What you return should be the lines from the one with "5. 投标人在同一份响应文件中，对同一项" through the one with "GrayCyan.com" in the data below, reproduced exactly with both ends, and no pictures at all.
Start of STUDY MATERIAL
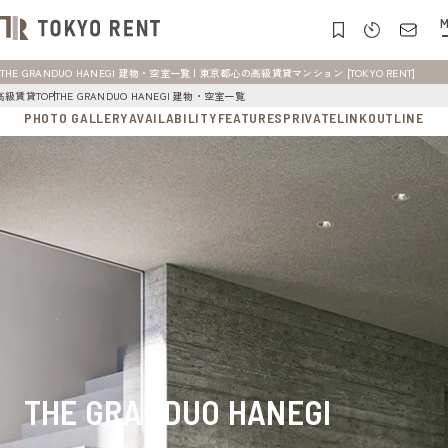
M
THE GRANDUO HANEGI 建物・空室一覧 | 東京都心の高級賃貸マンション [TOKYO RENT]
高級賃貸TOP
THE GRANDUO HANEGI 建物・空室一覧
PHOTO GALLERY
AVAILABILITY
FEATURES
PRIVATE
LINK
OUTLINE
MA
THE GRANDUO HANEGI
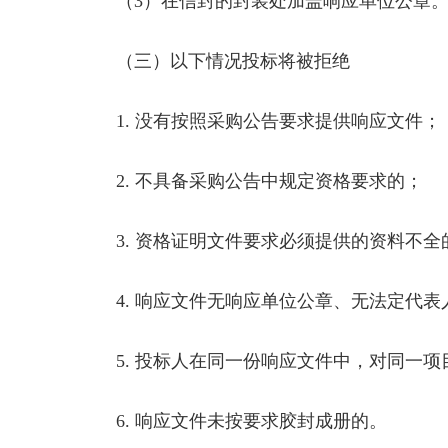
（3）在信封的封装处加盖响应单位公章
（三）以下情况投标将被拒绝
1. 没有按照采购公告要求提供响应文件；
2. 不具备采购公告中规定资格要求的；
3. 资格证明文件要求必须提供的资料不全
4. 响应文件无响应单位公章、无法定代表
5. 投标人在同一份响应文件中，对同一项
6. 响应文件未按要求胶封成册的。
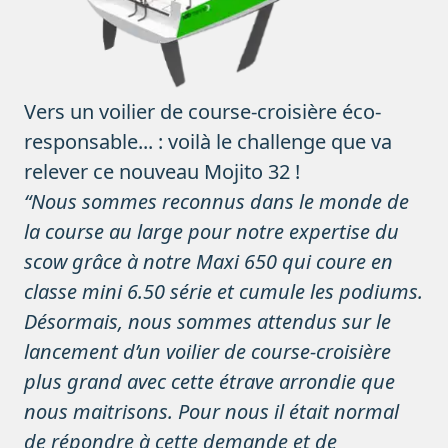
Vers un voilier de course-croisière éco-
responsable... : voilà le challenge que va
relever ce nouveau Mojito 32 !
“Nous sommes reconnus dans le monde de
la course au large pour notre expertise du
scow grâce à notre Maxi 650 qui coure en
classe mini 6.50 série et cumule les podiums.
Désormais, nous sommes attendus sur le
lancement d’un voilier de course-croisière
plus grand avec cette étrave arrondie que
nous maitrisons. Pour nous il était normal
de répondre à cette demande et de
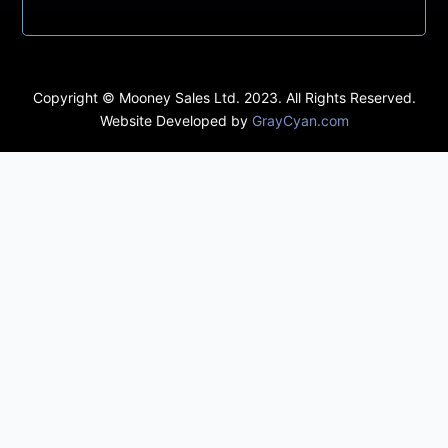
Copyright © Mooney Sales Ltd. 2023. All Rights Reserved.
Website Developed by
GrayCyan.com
End of STUDY MATERIAL
Start of STUDY MATERIAL
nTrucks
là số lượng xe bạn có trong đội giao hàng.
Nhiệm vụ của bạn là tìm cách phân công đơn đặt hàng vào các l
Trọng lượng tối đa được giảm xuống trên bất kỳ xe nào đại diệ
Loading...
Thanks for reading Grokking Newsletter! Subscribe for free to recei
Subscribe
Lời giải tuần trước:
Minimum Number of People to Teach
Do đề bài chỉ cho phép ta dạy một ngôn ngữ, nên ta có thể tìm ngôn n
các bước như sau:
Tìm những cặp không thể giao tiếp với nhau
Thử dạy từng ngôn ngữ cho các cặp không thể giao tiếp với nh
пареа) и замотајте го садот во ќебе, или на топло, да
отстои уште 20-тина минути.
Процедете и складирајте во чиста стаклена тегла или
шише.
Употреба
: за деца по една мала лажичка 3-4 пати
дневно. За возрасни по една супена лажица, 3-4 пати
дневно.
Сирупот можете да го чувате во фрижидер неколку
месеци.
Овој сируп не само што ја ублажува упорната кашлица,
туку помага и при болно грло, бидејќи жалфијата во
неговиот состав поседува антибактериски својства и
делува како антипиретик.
End of STUDY MATERIAL
**RESPONSE FOR THIS EXERCISE**
5. 投标人在同一份响应文件中，对同一项
6. 响应文件未按要求胶封成册的。
Vers un voilier de course-croisière éco-
responsable... : voilà le challenge que va
relever ce nouveau Mojito 32 !
“Nous sommes reconnus dans le monde de
la course au large pour notre expertise du
scow grâce à notre Maxi 650 qui coure en
classe mini 6.50 série et cumule les podiums.
Désormais, nous sommes attendus sur le
lancement d’un voilier de course-croisière
plus grand avec cette étrave arrondie que
nous maitrisons. Pour nous il était normal
de répondre à cette demande et de
Copyright © Mooney Sales Ltd. 2023. All Rights Reserved.
Website Developed by
GrayCyan.com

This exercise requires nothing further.